[Exercise data]

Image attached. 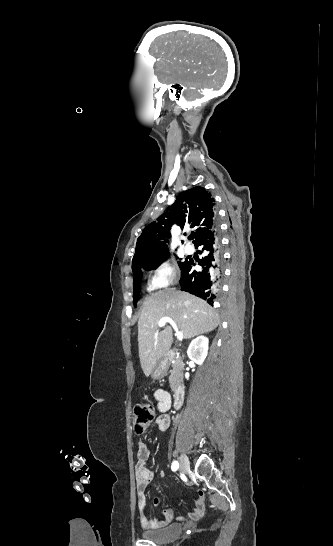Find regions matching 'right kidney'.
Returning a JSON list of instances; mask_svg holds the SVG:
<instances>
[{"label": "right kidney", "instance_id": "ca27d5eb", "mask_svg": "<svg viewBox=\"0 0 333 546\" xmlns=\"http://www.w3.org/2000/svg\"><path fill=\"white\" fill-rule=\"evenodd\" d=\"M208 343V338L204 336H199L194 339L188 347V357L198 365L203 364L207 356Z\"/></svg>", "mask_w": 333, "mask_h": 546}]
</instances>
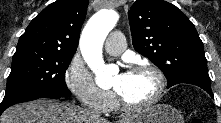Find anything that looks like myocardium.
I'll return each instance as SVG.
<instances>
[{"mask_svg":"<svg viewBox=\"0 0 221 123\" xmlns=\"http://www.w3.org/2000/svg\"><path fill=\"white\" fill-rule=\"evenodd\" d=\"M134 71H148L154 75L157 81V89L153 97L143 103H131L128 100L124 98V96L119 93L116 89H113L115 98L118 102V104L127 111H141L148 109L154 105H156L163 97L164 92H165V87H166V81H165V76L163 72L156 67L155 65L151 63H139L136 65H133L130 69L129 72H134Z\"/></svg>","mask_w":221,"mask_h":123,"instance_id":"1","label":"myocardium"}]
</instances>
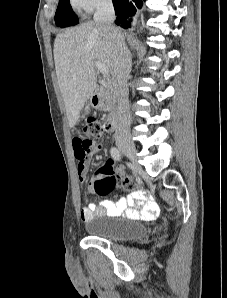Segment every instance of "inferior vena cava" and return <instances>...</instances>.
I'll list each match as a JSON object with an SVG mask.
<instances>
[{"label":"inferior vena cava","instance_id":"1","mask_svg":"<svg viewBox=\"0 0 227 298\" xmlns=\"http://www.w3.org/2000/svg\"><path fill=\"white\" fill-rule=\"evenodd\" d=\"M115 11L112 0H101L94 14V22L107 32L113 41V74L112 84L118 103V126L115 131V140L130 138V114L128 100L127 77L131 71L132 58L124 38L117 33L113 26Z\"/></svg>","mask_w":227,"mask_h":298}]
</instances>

[/Exercise data]

== The problem ==
Nothing but the lines from the one holding "Segment every instance" through the last line of the listing should appear in the answer, copied exactly and without pictures.

== Answer section ==
Segment every instance of "inferior vena cava" and return <instances>...</instances>.
I'll list each match as a JSON object with an SVG mask.
<instances>
[{"label":"inferior vena cava","instance_id":"1","mask_svg":"<svg viewBox=\"0 0 227 298\" xmlns=\"http://www.w3.org/2000/svg\"><path fill=\"white\" fill-rule=\"evenodd\" d=\"M115 11L112 0H101L94 14V22L107 32L113 41V74L112 84L118 103V126L115 131V140L130 138V114L128 100L127 77L131 71L132 58L124 38L117 33L113 26Z\"/></svg>","mask_w":227,"mask_h":298}]
</instances>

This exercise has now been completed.